Miro conta que só viu, "discretamente", o policiamento da Polícia do Exército – os palanques foram montados em frente ao Palácio Duque de Caxias, que até 1971 foi sede do Ministério da Guerra.
"O povo estava na rua com o presidente da República em cima do palanque. Era de alegria democrática o ambiente em apoio a João Goulart. Não havia uma consciência de que dias depois haveria um golpe militar. A consciência de todo mundo era do absoluto poder do João Goulart. A informação toda era a de controle de João Goulart sobre os comandos militares. Ele tinha o domínio absoluto da situação", lembra Miro.
A única confusão que o deputado lembra foi causada por um grupo de petroleiros que chegaram para o comício com tochas acesas e cismaram de passar por baixo de faixas de trabalhadores de outros setores. Resultado óbvio: as tochas incendiaram as faixas, e o tumulto que houve foi causado por pessoas que correram para apagar o fogo.

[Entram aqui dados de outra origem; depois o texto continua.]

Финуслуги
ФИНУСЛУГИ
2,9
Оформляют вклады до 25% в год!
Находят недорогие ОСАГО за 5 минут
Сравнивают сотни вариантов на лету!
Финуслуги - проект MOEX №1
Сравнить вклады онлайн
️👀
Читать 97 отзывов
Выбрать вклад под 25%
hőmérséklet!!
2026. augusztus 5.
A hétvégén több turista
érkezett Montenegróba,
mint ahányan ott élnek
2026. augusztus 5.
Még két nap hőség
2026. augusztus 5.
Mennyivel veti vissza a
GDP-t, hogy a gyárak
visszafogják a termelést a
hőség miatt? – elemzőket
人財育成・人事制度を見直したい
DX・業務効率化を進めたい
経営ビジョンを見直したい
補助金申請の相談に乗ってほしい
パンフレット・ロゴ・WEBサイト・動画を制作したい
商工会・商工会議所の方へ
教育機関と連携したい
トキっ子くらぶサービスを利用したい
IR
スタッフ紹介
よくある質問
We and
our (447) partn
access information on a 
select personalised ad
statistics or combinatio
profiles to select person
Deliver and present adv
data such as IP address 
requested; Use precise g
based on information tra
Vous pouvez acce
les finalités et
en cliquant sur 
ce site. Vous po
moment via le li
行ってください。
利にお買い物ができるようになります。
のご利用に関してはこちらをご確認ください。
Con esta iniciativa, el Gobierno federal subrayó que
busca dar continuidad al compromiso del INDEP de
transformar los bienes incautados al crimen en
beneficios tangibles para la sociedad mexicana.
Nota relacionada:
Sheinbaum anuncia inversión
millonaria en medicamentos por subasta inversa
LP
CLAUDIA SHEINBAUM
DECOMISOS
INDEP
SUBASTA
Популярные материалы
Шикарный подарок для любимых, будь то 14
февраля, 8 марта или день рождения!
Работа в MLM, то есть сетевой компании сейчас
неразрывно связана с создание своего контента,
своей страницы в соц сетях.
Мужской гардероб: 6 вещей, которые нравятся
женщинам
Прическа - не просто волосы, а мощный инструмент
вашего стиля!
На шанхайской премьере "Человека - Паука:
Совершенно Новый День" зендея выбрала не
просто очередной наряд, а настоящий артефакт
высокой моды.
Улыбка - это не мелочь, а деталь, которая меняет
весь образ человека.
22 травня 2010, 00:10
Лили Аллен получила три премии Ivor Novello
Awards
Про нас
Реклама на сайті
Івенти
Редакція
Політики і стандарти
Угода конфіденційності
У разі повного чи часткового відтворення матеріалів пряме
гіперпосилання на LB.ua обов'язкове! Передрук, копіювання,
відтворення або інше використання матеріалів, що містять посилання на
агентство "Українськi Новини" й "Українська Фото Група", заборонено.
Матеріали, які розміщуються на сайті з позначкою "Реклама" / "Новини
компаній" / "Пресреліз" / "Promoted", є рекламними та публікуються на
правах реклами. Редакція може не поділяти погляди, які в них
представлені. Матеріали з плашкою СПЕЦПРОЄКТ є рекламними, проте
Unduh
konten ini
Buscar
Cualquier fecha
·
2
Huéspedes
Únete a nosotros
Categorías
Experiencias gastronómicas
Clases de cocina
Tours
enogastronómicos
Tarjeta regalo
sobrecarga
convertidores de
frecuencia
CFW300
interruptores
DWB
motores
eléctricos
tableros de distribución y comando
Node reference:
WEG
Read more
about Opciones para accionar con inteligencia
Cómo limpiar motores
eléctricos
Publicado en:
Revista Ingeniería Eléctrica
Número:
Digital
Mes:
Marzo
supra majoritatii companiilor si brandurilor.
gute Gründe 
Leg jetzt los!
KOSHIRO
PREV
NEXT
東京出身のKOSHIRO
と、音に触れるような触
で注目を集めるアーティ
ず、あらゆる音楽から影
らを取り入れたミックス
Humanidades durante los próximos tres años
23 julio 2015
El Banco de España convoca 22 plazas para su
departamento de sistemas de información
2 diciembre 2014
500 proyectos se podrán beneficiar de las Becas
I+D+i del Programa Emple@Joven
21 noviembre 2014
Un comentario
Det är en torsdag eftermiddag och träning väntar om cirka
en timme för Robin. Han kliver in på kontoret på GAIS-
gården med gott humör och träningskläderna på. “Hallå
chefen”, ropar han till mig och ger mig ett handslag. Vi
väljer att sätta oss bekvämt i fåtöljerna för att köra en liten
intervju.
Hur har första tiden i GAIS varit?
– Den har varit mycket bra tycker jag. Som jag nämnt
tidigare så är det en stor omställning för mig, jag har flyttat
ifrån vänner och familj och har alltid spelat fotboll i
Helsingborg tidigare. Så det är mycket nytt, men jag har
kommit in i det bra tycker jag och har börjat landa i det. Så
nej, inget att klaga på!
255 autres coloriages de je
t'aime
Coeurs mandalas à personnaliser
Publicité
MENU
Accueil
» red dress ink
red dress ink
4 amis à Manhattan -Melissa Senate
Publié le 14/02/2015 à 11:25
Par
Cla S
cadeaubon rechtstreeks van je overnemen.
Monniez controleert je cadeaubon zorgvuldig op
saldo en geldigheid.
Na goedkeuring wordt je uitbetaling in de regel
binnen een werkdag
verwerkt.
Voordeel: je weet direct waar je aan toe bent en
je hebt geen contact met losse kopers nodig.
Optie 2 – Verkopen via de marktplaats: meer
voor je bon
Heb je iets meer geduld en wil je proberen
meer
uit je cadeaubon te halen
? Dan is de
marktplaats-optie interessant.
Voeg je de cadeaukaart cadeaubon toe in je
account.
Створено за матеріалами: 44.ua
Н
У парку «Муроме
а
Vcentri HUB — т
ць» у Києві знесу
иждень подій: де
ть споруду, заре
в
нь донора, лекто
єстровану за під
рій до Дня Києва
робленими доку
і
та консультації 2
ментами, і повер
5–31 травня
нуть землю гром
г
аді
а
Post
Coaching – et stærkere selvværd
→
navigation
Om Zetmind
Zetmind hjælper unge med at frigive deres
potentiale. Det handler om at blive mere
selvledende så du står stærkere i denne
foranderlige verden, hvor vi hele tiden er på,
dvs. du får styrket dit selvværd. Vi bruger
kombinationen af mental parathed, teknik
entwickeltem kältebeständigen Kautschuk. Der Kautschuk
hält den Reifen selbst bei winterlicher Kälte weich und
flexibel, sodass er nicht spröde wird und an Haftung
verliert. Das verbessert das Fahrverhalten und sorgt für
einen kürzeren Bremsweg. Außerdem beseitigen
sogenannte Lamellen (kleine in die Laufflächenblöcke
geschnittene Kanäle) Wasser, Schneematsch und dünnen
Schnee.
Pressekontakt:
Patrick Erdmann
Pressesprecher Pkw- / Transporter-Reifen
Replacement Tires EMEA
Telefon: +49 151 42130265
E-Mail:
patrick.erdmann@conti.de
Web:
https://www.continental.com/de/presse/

Outra lembrança de Miro foi o grito que o mestre de cerimônias deu ao anunciar o discurso de Leonel Brizola, aliado e cunhado de Jango. "O cara gritou 'manda bala, Brizola!'", lembra Miro, rindo muito. O deputado é recém-chegado ao Pros. Antes, ficou anos no PDT, partido fundado por Brizola, e o plano era ir para a Rede Sustentabilidade, da ex-senadora Marina Silva. Como o registro do novo partido não saiu, Miro foi para o Pros para ser pré-candidato a governador do Rio, possibilidade que não havia no PDT.